Reflections during and after CF Presidency

Some of you may have heard this be CF before. But basically being the Cf president this is really the only story I can tell. God will raise up his people in the right time and place according to His will.

If you knew me back then, you would not have believed who I was today. The person I have become is because of how God has shaped me. I know some people do not like to attribute it to God in which they claim it is by their own effort. Let us not go there shall we =). It is my belief as a Christian. But the fact that I was so out of character, broken, and unready only made it clearer of God's grace in my life. So I stand here proclaiming that whatever achievements I have had is because of God's work in me and not me. His power was made perfect through my weakness and I can't help but reinforce my point in which I am not able to take one bit of the glory here. I am grateful nonetheless the road that God has put me on.

I could have had another route in life. Had a band and maybe even pursue some form of music career with it. I had other desires and dreams in my mind for when I came to uni. But God, invaded every aspect of my life, took that away from me. If I left it at just that, that would make Him a bad God to deprive me. But he took it away from me, and showed me something better. He showed me Him. Placed me in positions to serve Him. Eventually becoming the CF president. Mind I tell you, I was thrown into the deep end of the pool. The way I was chosen was on the spot as it was a two year plan in choosing the president. I was the second in line and it was automatic. If I were to be honest, I had no time to think. I was chosen and that was that. Literally deep end. (I'm sure the leaders who chose me would be laughing if they read this). But yet that was God's will.

I shared my concerns with my mum in which with words of wisdom she encouraged me by saying "Lead with his strength and not yours. Go with the capacity of His wisdom and not your wisdom". In which she even forgot she ever told me that. And so I did. It was a daily reminder to not take things into my own hands and to lead according to His will. Yes I made my fair share of mistakes along the way. I did at times take the whole burden on my shoulder in which Christ would gladly say I have already done that for you. His yolk is easy and light. I was constantly reminded that as I led the CF, it was not my personal responsibility to take everyone's burden on my shoulder but always lead them back to Christ the only one who can.
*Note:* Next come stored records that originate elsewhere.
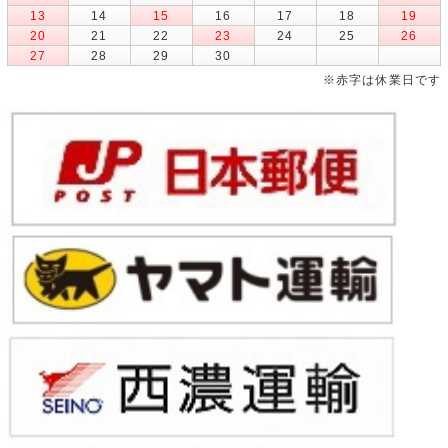
13
14
15
16
17
18
19
20
21
22
23
24
25
26
27
28
29
30
※赤字は休業日です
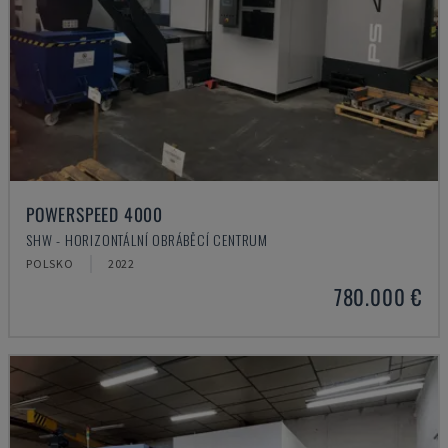
POWERSPEED 4000
SHW - HORIZONTÁLNÍ OBRÁBĚCÍ CENTRUM
POLSKO
2022
780.000 €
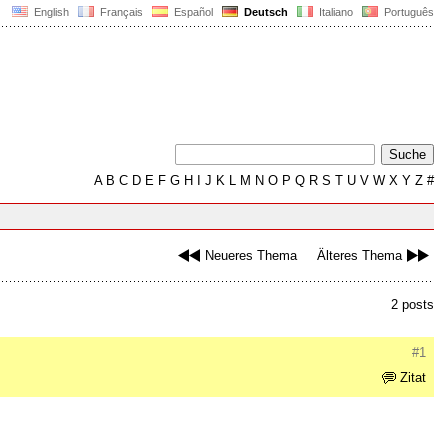
English
Français
Español
Deutsch
Italiano
Português
A
B
C
D
E
F
G
H
I
J
K
L
M
N
O
P
Q
R
S
T
U
V
W
X
Y
Z
#
Neueres Thema
Älteres Thema
2 posts
#1
Zitat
What I needed to focus on was to constantly seek his kingdom and righteousness (Though imperfectly). I was reminded that as much as the responsibility of a leader weighs on me, the most important thing was not to neglect my relationship with Christ. All in all through the ups and down and thick and thin His grace was always sufficient and He was always faithful to see me through. I did not say there were not moments of sadness, sorrow and anger. But my point is through it all there was joy and unshakable peace because I knew who God was.
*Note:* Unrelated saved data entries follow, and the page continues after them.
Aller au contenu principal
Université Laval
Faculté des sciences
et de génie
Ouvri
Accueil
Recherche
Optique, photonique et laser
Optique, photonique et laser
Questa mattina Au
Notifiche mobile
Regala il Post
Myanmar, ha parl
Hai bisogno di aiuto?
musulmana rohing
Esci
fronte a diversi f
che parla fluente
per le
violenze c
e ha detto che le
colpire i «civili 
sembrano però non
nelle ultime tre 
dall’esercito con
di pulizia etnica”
Thought I feel that I need to clarify something. Some reading this might think that my life has become restrictive. That I live for God and is unable to do anything else. I did mention that He has shown me something better. I do not do it because I have to but more importantly I do it because I love him. Like if I choose not to get drunk with alcohol and I stay away from it. That is not legalistic being unable to enjoy life, but rather wisdom because of what harm drunkenness can do to me. (It is an example). Just thought I put out this disclaimer. Thus, could be our definitions of enjoying life is different. I do not live just for God but I live because of God.
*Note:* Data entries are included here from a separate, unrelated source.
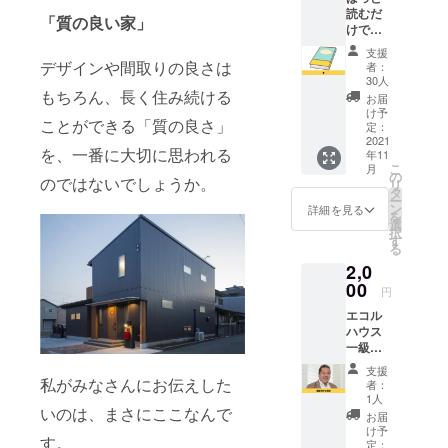
園・オフィ
読むだ
「質の良い家」
けで、
スビル・社
家作り
支援
屋・試験
に必要
デザインや間取りの良さは
者：
な知識
場）など多
30人
を得ら
もちろん、長く住み続ける
お届
数の物件に
れる
け予
責任者とし
ことができる「質の良さ」
「杉崎
定：
茂夫の
2021
て携
を、一番に大切に思われる
年11
家づく
わる。
こ
月
りにか
の
のではないでしょうか。
リ
2009年5月独
ける想
タ
ー
いを伝
ン
詳細を見る
立
を
える
選
究極のバリ
択
本」を
す
る
お届け
アフリー住
2,0
しま
宅、平屋の
す。 30
00
円
木造住宅を
ページ
エコル
ほどな
専門に施工
ハウス
ので、
しようと
一級建
時間を
築士事
「ひら木」
かけず
支援
務所の
に読ん
私がみなさんにお伝えした
者：
を開
杉崎茂
でいた
1人
業。最初の
いのは、まさにここなんで
夫に建
だけま
お届
築のこ
す。 ※
仕事は4階建
け予
す。
とを何
送料込
定：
So time went on. I thought I knew what I wanted to do in life. But ever since leading the CF, I grew a love for the people there even more. I came to see how God's purpose can be fulfilled through a number of such small Christians. I came to care for each and every one of them with my limited resources and time and wanted so much for them. Wanted them to know Christ more than ever. To grow in a deeper relationship with Him. To proclaim the gospel. To make disciples of all nations. To love one another as Christ first loved so that when people see us, they will know that we are disciples of Christ. When the non believers see the CF, they may not want to be a Christian anytime yet but they will be amazed at how the members loved one another. I had that vision in mind and I know that vision is still being carried on in the new CF. At the end of the day, it was God's CF. His will would be carried out. By his grace, I would be in step with the Holy Spirit each time. And in my weakness as well, God sent people, to rebuke me when needed, to encourage me when needed, and to lighten my burden when needed. I was never alone in this.....crusade (lack for a better word). So now I am sort of back to square one figuring what to do after this as a career. I know when the time comes, God will reveal this revelation to me. The question for all of us is whether we would be able to trust in His sovereign love.

So yeah, this is my reflection upon stepping down as CF president. This one really took me hours to write. Since I was....reflecting as I write. Well, it has been a good ride though it is not good bye. It never is. I have learned more than I actually gave. All I can say is I am grateful for the opportunity and may the new comm continue impacting the lives of the CFs and the campus.